* [Problem description] Could you output every record again, exactly as given?

____

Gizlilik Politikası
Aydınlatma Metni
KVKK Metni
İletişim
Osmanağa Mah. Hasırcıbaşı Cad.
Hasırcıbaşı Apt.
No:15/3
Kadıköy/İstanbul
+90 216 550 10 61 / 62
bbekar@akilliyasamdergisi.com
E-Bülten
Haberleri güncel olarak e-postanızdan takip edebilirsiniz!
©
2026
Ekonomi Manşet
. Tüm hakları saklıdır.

____

* [Your response]
Gizlilik Politikası
Aydınlatma Metni
KVKK Metni
İletişim
Osmanağa Mah. Hasırcıbaşı Cad.
Hasırcıbaşı Apt.
No:15/3
Kadıköy/İstanbul
+90 216 550 10 61 / 62
bbekar@akilliyasamdergisi.com
E-Bülten
Haberleri güncel olarak e-postanızdan takip edebilirsiniz!
©
2026
Ekonomi Manşet
. Tüm hakları saklıdır.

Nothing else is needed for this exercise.